Find how many lines in the material below hold the word "visited". Reply with that figure alone.

---

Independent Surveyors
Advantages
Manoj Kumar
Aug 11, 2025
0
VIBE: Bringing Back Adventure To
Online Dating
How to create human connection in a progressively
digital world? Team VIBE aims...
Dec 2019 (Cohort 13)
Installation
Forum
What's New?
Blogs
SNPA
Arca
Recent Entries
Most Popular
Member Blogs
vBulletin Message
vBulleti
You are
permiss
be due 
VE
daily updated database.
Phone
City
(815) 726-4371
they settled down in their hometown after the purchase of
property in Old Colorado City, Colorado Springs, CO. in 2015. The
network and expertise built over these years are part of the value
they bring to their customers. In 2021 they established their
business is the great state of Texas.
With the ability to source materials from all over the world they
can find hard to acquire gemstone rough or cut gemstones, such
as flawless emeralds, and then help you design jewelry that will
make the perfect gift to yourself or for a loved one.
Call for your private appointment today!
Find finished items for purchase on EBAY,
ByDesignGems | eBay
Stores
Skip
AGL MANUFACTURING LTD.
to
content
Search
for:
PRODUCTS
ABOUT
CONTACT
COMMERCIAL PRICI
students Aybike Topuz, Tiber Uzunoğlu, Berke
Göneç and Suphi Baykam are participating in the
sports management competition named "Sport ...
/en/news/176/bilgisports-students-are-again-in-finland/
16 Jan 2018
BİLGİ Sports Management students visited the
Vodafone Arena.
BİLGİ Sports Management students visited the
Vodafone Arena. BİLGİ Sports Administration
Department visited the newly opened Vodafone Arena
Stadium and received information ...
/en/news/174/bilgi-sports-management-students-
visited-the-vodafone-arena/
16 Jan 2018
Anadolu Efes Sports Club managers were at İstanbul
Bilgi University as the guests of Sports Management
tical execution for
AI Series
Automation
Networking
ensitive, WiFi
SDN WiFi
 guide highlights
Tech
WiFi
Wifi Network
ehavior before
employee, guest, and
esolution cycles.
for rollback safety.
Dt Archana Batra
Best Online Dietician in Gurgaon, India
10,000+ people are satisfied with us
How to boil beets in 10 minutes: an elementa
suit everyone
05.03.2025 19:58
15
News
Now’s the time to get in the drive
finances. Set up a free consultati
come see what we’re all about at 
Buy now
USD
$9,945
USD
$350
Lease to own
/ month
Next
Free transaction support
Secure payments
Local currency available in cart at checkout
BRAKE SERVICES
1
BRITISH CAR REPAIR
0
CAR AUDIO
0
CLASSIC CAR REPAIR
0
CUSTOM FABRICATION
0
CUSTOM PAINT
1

---

- COMPLETED EXERCISE -
4